Colors
The TestPattern
applet fills its shapes with a number of colors, using the setColor()
method of the Graphics
object. setColor()
sets the current color in the graphics context, so we set it to a different color before each drawing operation. But where do these color values come from?
The java.awt.Color
class handles color in Java. A Color
object describes a single color. You can create an arbitrary Color
by specifying the red, green, and blue values, either as integers between 0 and 255 or as floating-point values between 0.0 and 1.0. You can also use getColor()
to look up a named color in the system properties table, as described in Basic Utility Classes. getColor()
takes a String
color property name, retrieves the integer value from the Properties
list, and returns the Color
object that corresponds to that color.
The Color
class also defines a number of static final
color values; these are what we used in the TestPattern
example. These constants, such as Color.black
and Color.red
, provide a convenient set of basic colors for your drawings.
Desktop Colors
The Color
class I just described makes it easy to construct a particular color; however, that's not always what you want to do. Sometimes you want to match a preexisting color scheme. This is particularly important when you are designing a user interface; you might want your components to have the same colors as other components on that platform, and to change automatically if the user redefines his or her color scheme.

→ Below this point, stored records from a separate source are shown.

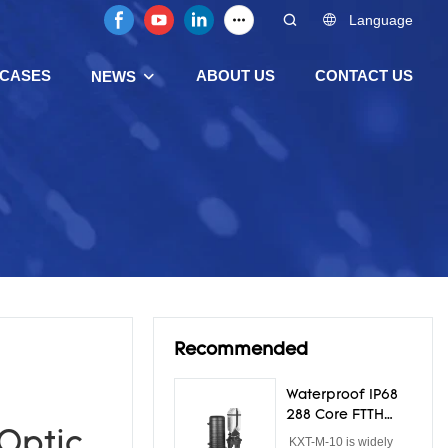
Language
CASES
ABOUT US
CONTACT US
NEWS
Recommended
Waterproof IP68
288 Core FTTH
Dome Fiber Optic
 Optic
KXT-M-10 is widely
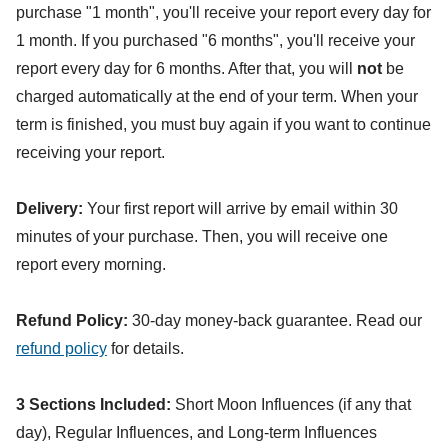
purchase "1 month", you'll receive your report every day for
1 month. If you purchased "6 months", you'll receive your
report every day for 6 months. After that, you will
not
be
charged automatically at the end of your term. When your
term is finished, you must buy again if you want to continue
receiving your report.
Delivery:
Your first report will arrive by email within 30
minutes of your purchase. Then, you will receive one
report every morning.
Refund Policy:
30-day money-back guarantee. Read our
refund policy
for details.
3 Sections Included:
Short Moon Influences (if any that
day), Regular Influences, and Long-term Influences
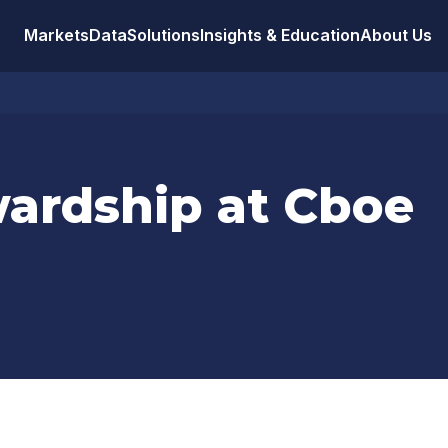
Markets
Data
Solutions
Insights & Education
About Us
wardship at Cboe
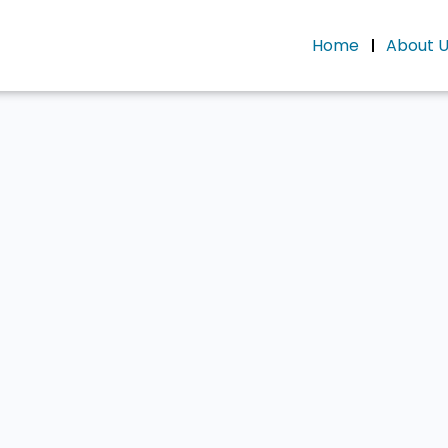
Home
About 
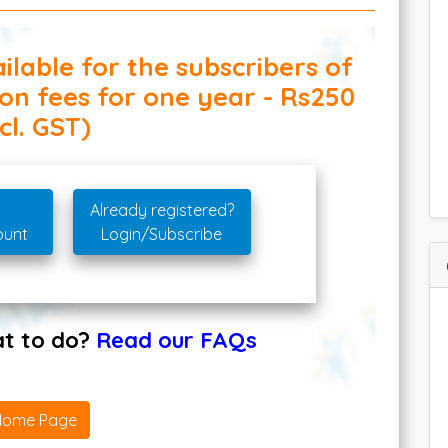
ilable for the subscribers of
ion fees for one year - Rs250
cl. GST)
Already registered?
ount
Login/Subscribe
hat to do?
Read our FAQs
Home Page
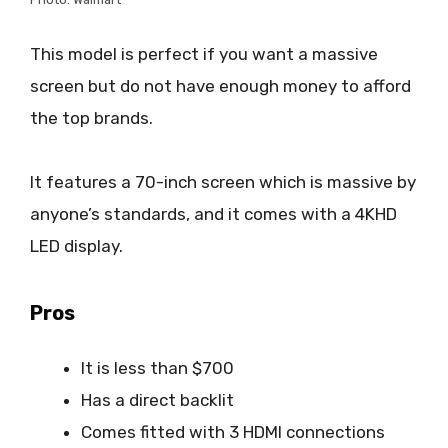
This model is perfect if you want a massive
screen but do not have enough money to afford
the top brands.
It features a 70-inch screen which is massive by
anyone’s standards, and it comes with a 4KHD
LED display.
Pros
It is less than $700
Has a direct backlit
Comes fitted with 3 HDMI connections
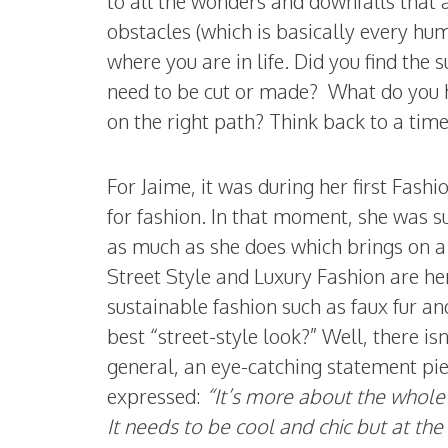
to all the wonders and downfalls that 
obstacles (which is basically every hu
where you are in life. Did you find the 
need to be cut or made? What do you h
on the right path? Think back to a tim
For Jaime, it was during her first Fash
for fashion. In that moment, she was s
as much as she does which brings on a 
Street Style and Luxury Fashion are he
sustainable fashion such as faux fur a
best “street-style look?” Well, there isn
general, an eye-catching statement pie
expressed:
“It’s more about the whole
It needs to be cool and chic but at the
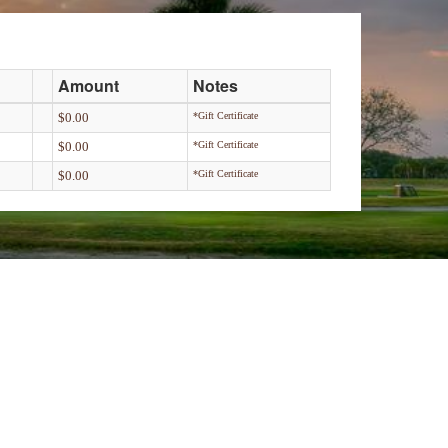
Amount
Notes
$0.00
*Gift Certificate
$0.00
*Gift Certificate
$0.00
*Gift Certificate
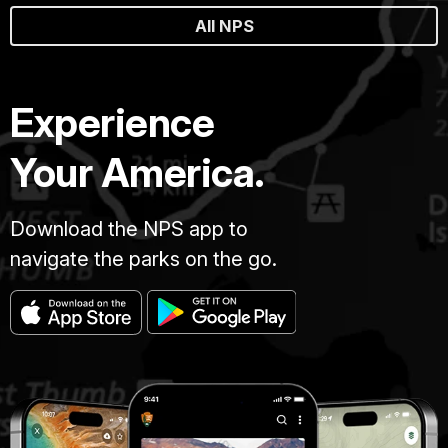
All NPS
Experience
Your America.
Download the NPS app to
navigate the parks on the go.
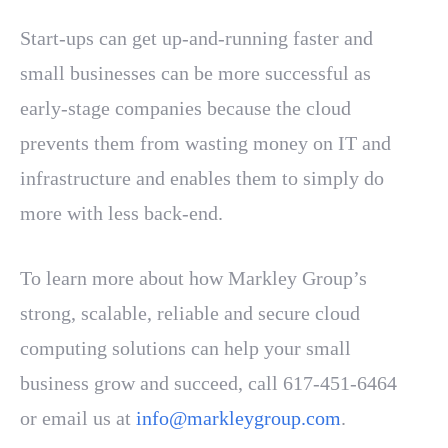
Start-ups can get up-and-running faster and
small businesses can be more successful as
early-stage companies because the cloud
prevents them from wasting money on IT and
infrastructure and enables them to simply do
more with less back-end.
To learn more about how Markley Group’s
strong, scalable, reliable and secure cloud
computing solutions can help your small
business grow and succeed, call 617-451-6464
or email us at
info@markleygroup.com
.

That's what the SystemColor
class is for. A system color represents the color used by the local windowing system in a certain context. The SystemColor class holds lots of pre-defined SystemColors, just like the Color Class holds some pre-defined basic colors. For example, the field activeCaption
represents the color used for the background to the title of an active window; activeCaptionText
represents the color used for the title itself. menu
represents the background color of menu selection; menuText
represents the color of a menu item's text when it is not selected; textHighlightText
is the color used when the item is selected; and so on. You could use the window
value to set the color of a Window
to match the other Windows on the user's screen--whether or not they're generated by Java programs.

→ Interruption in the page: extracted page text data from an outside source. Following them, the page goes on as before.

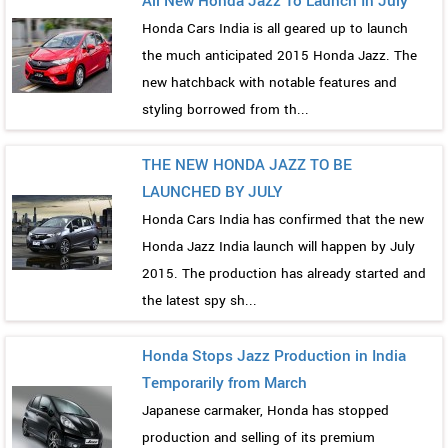
All New Honda Jazz To Launch In July
Honda Cars India is all geared up to launch
the much anticipated 2015 Honda Jazz. The
new hatchback with notable features and
styling borrowed from th...
THE NEW HONDA JAZZ TO BE
LAUNCHED BY JULY
Honda Cars India has confirmed that the new
Honda Jazz India launch will happen by July
2015. The production has already started and
the latest spy sh...
Honda Stops Jazz Production in India
Temporarily from March
Japanese carmaker, Honda has stopped
production and selling of its premium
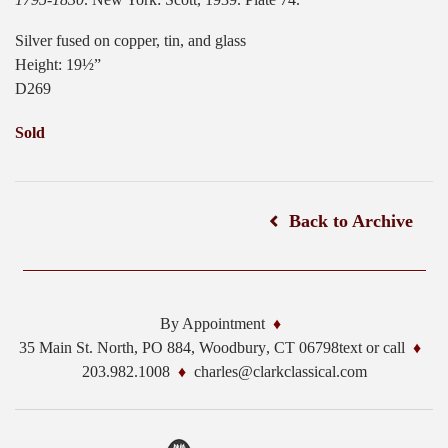
Silver fused on copper, tin, and glass
Height: 19½”
D269
Sold
Back to Archive
By Appointment
35 Main St. North, PO 884,
Woodbury
,
CT
06798
text or call
203.982.1008
charles@clarkclassical.com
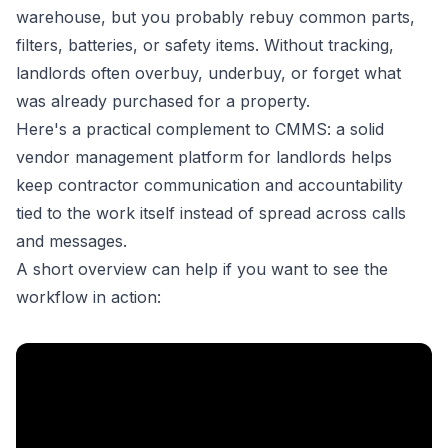
warehouse, but you probably rebuy common parts,
filters, batteries, or safety items. Without tracking,
landlords often overbuy, underbuy, or forget what
was already purchased for a property.
Here's a practical complement to CMMS: a solid
vendor management platform for landlords
helps
keep contractor communication and accountability
tied to the work itself instead of spread across calls
and messages.
A short overview can help if you want to see the
workflow in action:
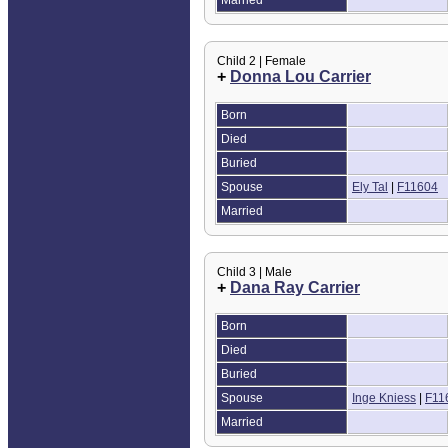
Child 2 | Female
+
Donna Lou Carrier
Born
Died
Buried
Spouse
Ely Tal
|
F11604
Married
Child 3 | Male
+
Dana Ray Carrier
Born
Died
Buried
Spouse
Inge Kniess
|
F11
Married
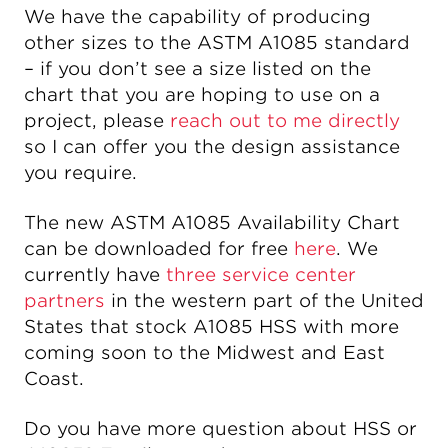
We have the capability of producing
other sizes to the ASTM A1085 standard
– if you don’t see a size listed on the
chart that you are hoping to use on a
project, please
reach out to me directly
so I can offer you the design assistance
you require.
The new ASTM A1085 Availability Chart
can be downloaded for free
here
. We
currently have
three service center
partners
in the western part of the United
States that stock A1085 HSS with more
coming soon to the Midwest and East
Coast.
Do you have more question about HSS or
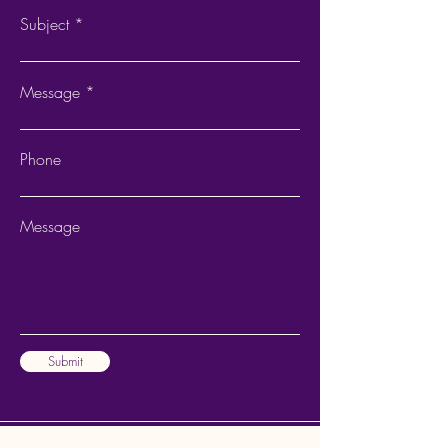
Subject
Message
Phone
Message
Submit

myWindow.setBackground( SystemColor.window );
Because the SystemColor
class is a subclass of Color
, you can use it wherever you would use a Color
. However, the SystemColor
constants are tricky. They are constants as far as you, the developer, are concerned; your code is not allowed to modify them. However, they can be modified at run-time by the Toolkit. If the user changes his color scheme, the system colors are automatically updated to follow suit; as a result, anything displayed with system colors will also change color the next time it is redrawn. For example, the window myWindow
would automatically change its background color to the new background color.
The SystemColor
class has one noticeable shortcoming. You can't compare a system color to a Color
directly; the Color.equals()
method doesn't return reliable results. For example, if you want to find out whether the window background color is red, you can't call:
Color.red.equals(SystemColor.window);Instead, you should use
getRGB()
to find the color components of both objects, and compare them, rather than comparing the objects themselves.